This may seem like a commercial for our own newspaper, but it’s not.
Call me old school, but I like a newspaper. I mean a real, printed-on-rolled-news-stock-with-ink-that-comes-off-on-your-fingers newspaper. Now, I do once in a while read a paper online, particularly if I’m traveling and want to check the news back home, but there is nothing like the feel of sitting down and spreading out a good, old-fashioned newspaper and spending however much time you can devouring the stories.
One of the newspapers I have come to enjoy over the years is a Chicago publication named StreetWise. StreetWise is more of a social enterprise designed to help impoverished people out of poverty than it is a commercial newspaper. It is published weekly as a general interest newspaper with a gritty “from the streets perspective” to give insight to its readers on what’s really going on in Chicago.
OK, that’s from the website. The way StreetWise operates actually is pretty simple. People or “vendors,” as they are referred to, stand on street corners, train platforms or anywhere out of the rain and sell a 12-page newspaper for $1. It’s not very glitzy and I don’t think I’ve ever seen a model posing for anything in one of the ads.

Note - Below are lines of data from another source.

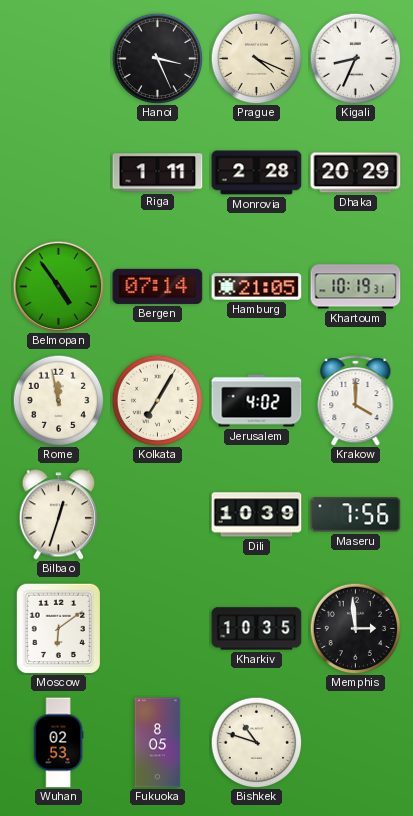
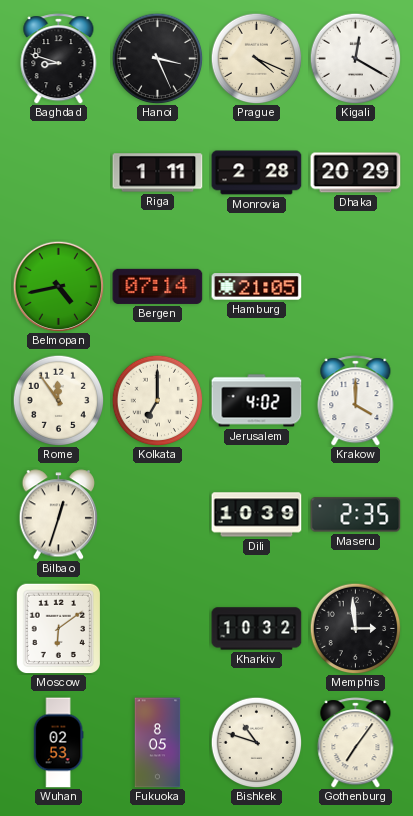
Baghdad: none -> 8:48
Kigali: 8:34 -> 12:20
Belmopan: 4:54 -> 4:43
Khartoum: 10:19 -> none
Rome: 11:58 -> 11:54
Kolkata: 7:05 -> 7:00
Maseru: 7:56 -> 2:35
Kharkiv: 10:35 -> 10:32
Gothenburg: none -> 7:06
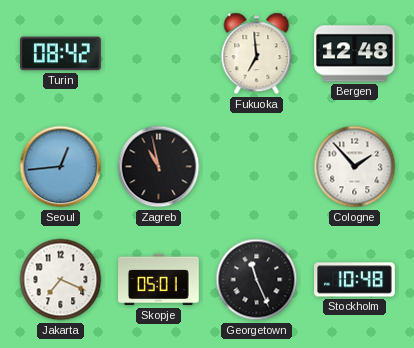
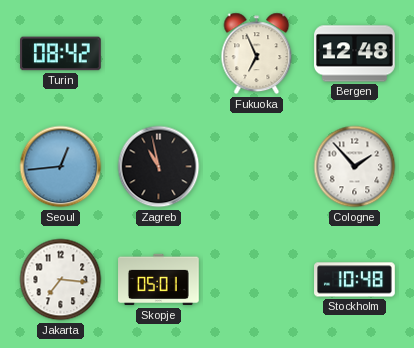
Fukuoka: 6:59 -> 6:56
Jakarta: 7:19 -> 7:16
Georgetown: 11:26 -> none
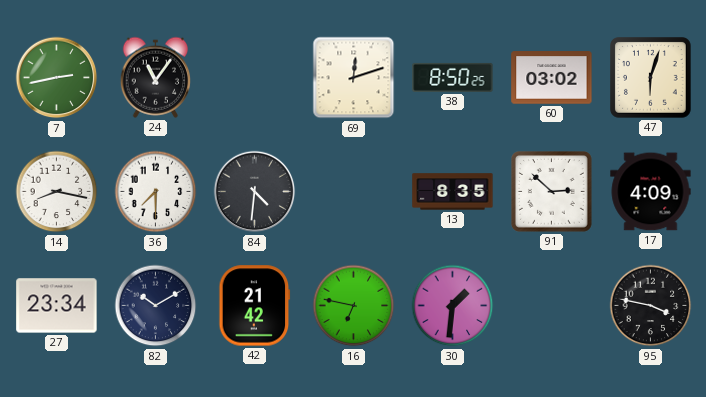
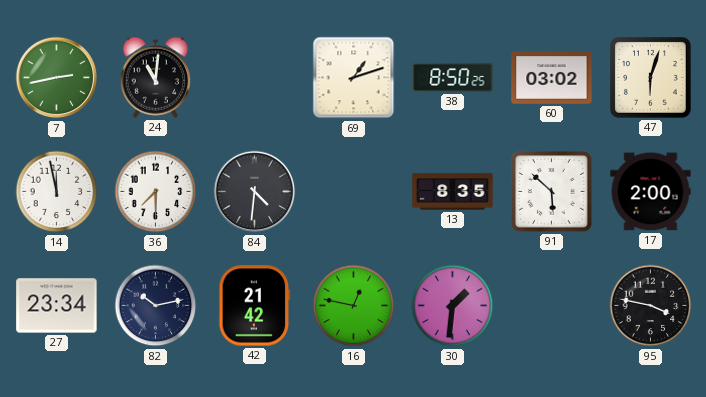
24: 11:06 -> 11:01
69: 12:12 -> 1:12
14: 8:17 -> 11:58
91: 2:52 -> 5:52
17: 4:09 -> 2:00
82: 10:10 -> 10:13
16: 6:47 -> 12:47
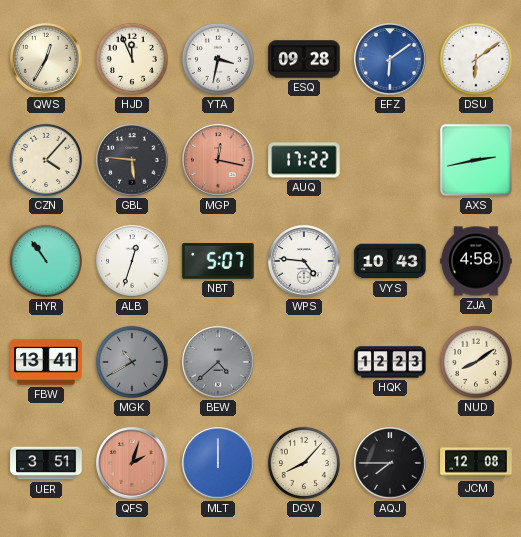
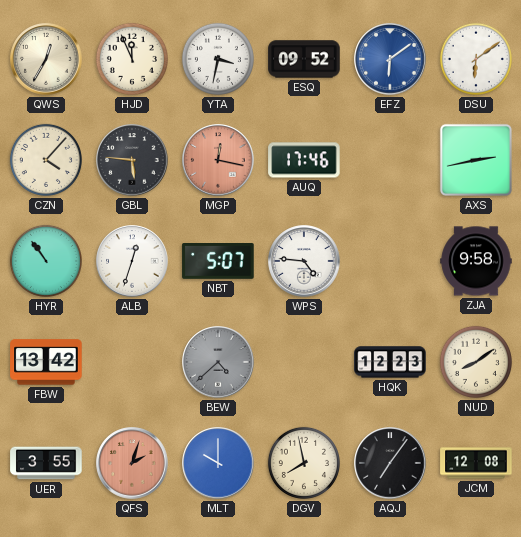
ESQ: 09:28 -> 09:52
AUQ: 17:22 -> 17:46
VYS: 10:43 -> none
ZJA: 4:58 -> 9:58
FBW: 13:41 -> 13:42
MGK: 10:40 -> none
UER: 3:51 -> 3:55
MLT: 12:00 -> 10:00
DGV: 8:07 -> 7:58
AQJ: 7:45 -> 7:06
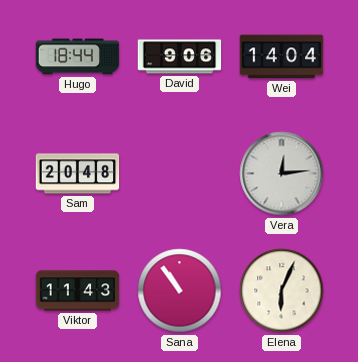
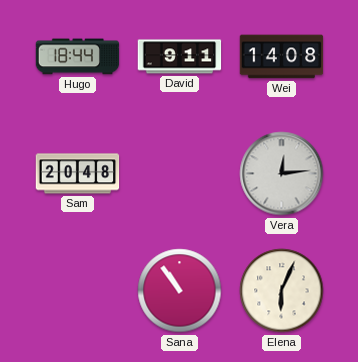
David: 9:06 -> 9:11
Wei: 14:04 -> 14:08
Viktor: 11:43 -> none
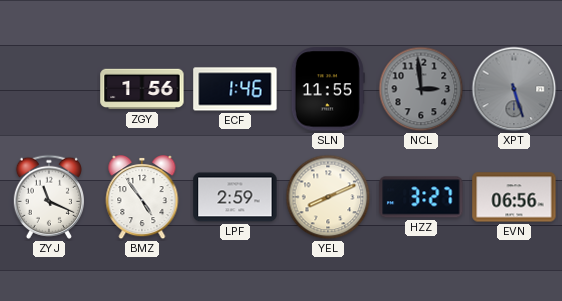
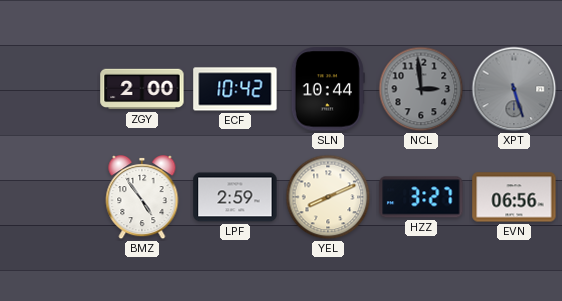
ZGY: 1:56 -> 2:00
ECF: 1:46 -> 10:42
SLN: 11:55 -> 10:44
ZYJ: 11:19 -> none
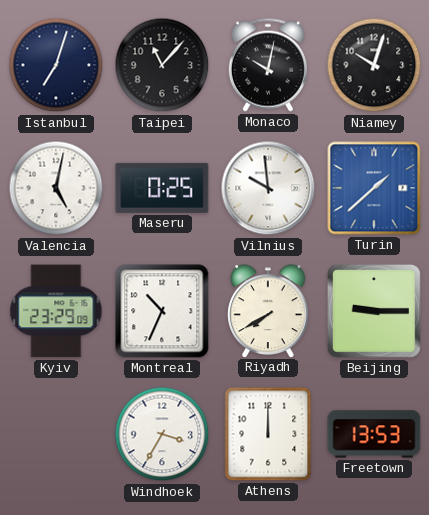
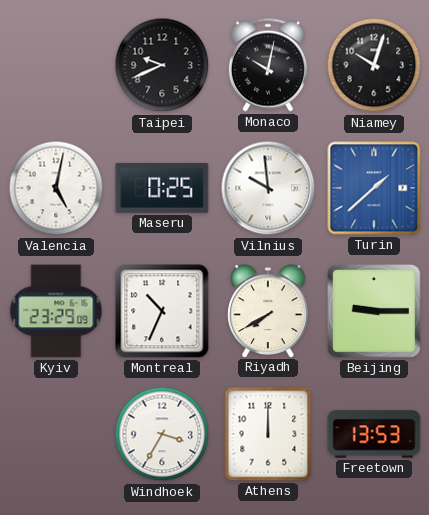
Istanbul: 7:03 -> none
Taipei: 11:07 -> 9:41
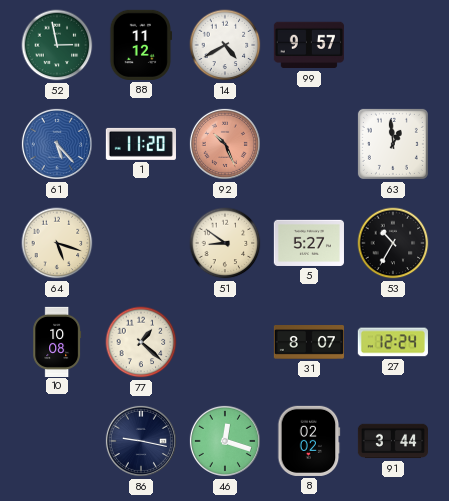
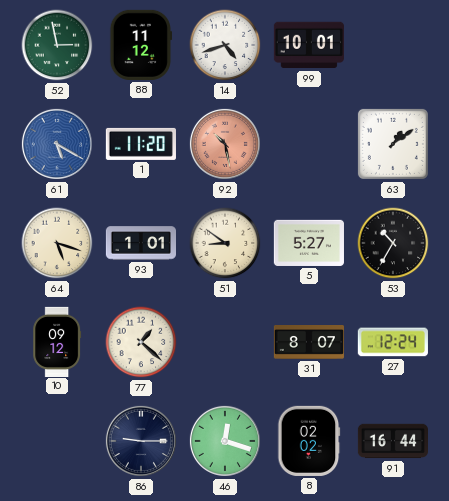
14: 4:40 -> 4:42
99: 9:57 -> 10:01
61: 5:23 -> 5:20
92: 10:26 -> 10:28
63: 12:59 -> 1:09
93: none -> 1:01
10: 10:08 -> 09:12
86: 9:17 -> 9:15
91: 3:44 -> 16:44
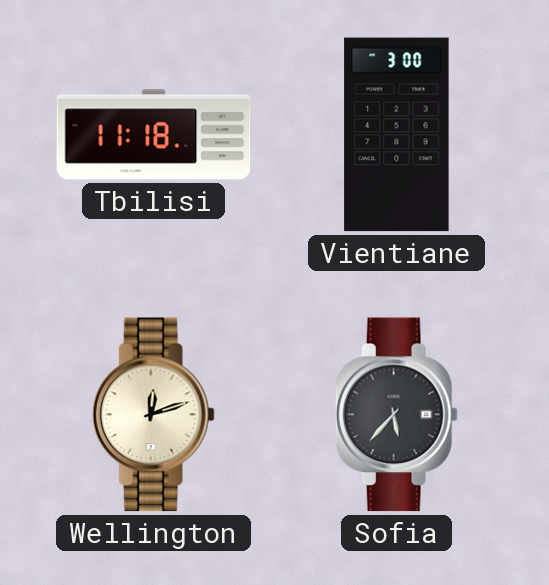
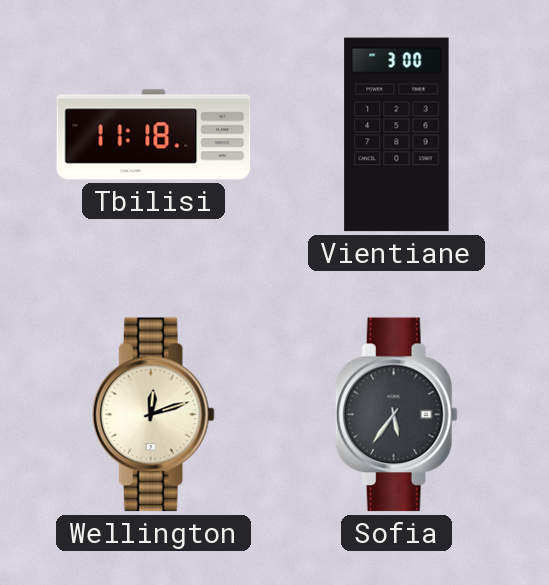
Sofia: 5:37 -> 5:36
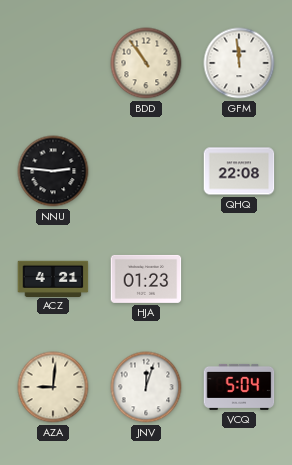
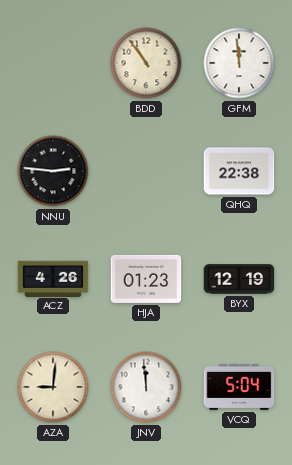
QHQ: 22:08 -> 22:38
ACZ: 4:21 -> 4:26
BYX: none -> 12:19
JNV: 12:03 -> 11:59
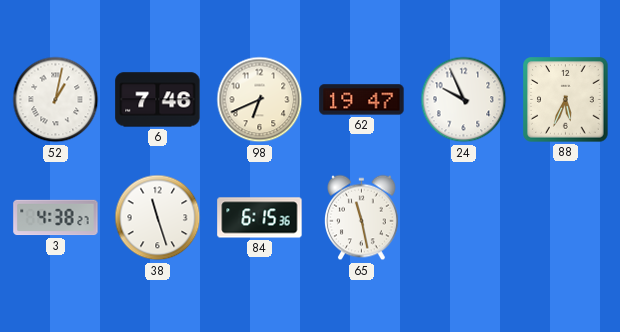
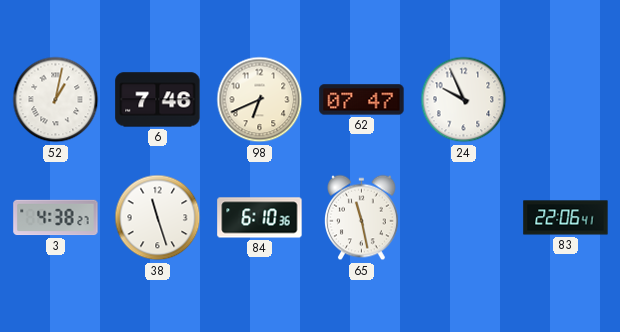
62: 19:47 -> 07:47
88: 5:34 -> none
84: 6:15 -> 6:10
83: none -> 22:06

But what it does represent is a vehicle that empowers people to earn money in a way that otherwise would not be available to them and gain a little dignity in the process.
The vendors are, by and large, people who have had a run of bad luck and need a helping hand. Some of the vendors have been homeless. Some of them have lost everything, including their families, to a variety of misfortunes. The why is not nearly as important as the what and in this case, the what is the fact that these people need a little help.
My vendor is Standard Mitchell. I met Standard almost 20 years ago because he is faithful about being on post just outside the Metra La Salle Street Station. Standard is 53 years old and graduated from Marshall High School in Chicago. He studied accounting at Wright Junior College, which is not part of the City Colleges of Chicago. He worked for a shoe store company that went out of business in the early 1980s and then had to settle for an assembly line job, making televisions. In the late 80s, that job was outsourced to another country and Standard found himself without a job and soon after, a family. His wife divorced him and that’s when Standard’s life hit the proverbial fan.
Standard and I became friends almost immediately. I call him Mr. Mitchell and he calls me J. I like that, it kind of makes me feel hip. Of course, saying hip puts me right back in the goofball category, but you get the point.
At first, I would just try to give Standard a couple of bucks without taking the paper, but he always insisted I take the paper. One week, he was particularly excited for me to take the paper because he was a featured writer that week, talking about his life and history with StreetWise.
I have lost track of Standard and it’s a friendship I miss, one that all started with a good, old-fashioned hard copy of a newspaper.
• Jonathan Freeburg is an Ottawa transplant for the past 26 years and a regular contributor to 1430 WCMY Radio. His real job is in insurance as a cover-holder for Lloyd’s of London. He can be reached at email@example.com.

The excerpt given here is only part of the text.